● **About this exercise**: All of these records need to be duplicated exactly.

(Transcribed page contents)
- - - -

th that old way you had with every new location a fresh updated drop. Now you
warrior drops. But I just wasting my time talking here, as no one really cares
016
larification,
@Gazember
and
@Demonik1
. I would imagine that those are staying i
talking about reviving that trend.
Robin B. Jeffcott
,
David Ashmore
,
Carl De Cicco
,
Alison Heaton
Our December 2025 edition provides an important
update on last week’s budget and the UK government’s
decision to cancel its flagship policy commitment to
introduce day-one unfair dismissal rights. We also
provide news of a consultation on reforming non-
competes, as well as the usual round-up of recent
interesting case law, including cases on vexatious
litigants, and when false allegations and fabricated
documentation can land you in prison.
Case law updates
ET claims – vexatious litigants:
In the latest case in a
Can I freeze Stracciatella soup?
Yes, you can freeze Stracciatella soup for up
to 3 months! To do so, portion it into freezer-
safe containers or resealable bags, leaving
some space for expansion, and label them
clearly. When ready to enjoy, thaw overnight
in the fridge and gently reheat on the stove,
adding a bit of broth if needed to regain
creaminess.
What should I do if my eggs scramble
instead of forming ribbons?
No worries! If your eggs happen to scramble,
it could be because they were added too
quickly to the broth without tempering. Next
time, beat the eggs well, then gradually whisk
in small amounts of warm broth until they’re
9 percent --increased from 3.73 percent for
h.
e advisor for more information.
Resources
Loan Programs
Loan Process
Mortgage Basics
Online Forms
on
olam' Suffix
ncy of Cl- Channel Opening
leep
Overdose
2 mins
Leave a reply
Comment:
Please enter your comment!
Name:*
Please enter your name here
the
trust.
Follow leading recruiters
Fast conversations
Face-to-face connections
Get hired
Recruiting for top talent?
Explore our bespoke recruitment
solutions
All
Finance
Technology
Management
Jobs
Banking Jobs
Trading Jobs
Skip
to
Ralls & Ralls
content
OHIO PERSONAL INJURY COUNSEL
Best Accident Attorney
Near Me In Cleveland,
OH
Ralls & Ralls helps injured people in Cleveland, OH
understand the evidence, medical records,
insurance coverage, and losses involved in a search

- - - -

● **Response area**:
th that old way you had with every new location a fresh updated drop. Now you
warrior drops. But I just wasting my time talking here, as no one really cares
016
larification,
@Gazember
and
@Demonik1
. I would imagine that those are staying i
talking about reviving that trend.
Robin B. Jeffcott
,
David Ashmore
,
Carl De Cicco
,
Alison Heaton
Our December 2025 edition provides an important
update on last week’s budget and the UK government’s
decision to cancel its flagship policy commitment to
introduce day-one unfair dismissal rights. We also
provide news of a consultation on reforming non-
competes, as well as the usual round-up of recent
interesting case law, including cases on vexatious
litigants, and when false allegations and fabricated
documentation can land you in prison.
Case law updates
ET claims – vexatious litigants:
In the latest case in a
Can I freeze Stracciatella soup?
Yes, you can freeze Stracciatella soup for up
to 3 months! To do so, portion it into freezer-
safe containers or resealable bags, leaving
some space for expansion, and label them
clearly. When ready to enjoy, thaw overnight
in the fridge and gently reheat on the stove,
adding a bit of broth if needed to regain
creaminess.
What should I do if my eggs scramble
instead of forming ribbons?
No worries! If your eggs happen to scramble,
it could be because they were added too
quickly to the broth without tempering. Next
time, beat the eggs well, then gradually whisk
in small amounts of warm broth until they’re
9 percent --increased from 3.73 percent for
h.
e advisor for more information.
Resources
Loan Programs
Loan Process
Mortgage Basics
Online Forms
on
olam' Suffix
ncy of Cl- Channel Opening
leep
Overdose
2 mins
Leave a reply
Comment:
Please enter your comment!
Name:*
Please enter your name here
the
trust.
Follow leading recruiters
Fast conversations
Face-to-face connections
Get hired
Recruiting for top talent?
Explore our bespoke recruitment
solutions
All
Finance
Technology
Management
Jobs
Banking Jobs
Trading Jobs
Skip
to
Ralls & Ralls
content
OHIO PERSONAL INJURY COUNSEL
Best Accident Attorney
Near Me In Cleveland,
OH
Ralls & Ralls helps injured people in Cleveland, OH
understand the evidence, medical records,
insurance coverage, and losses involved in a search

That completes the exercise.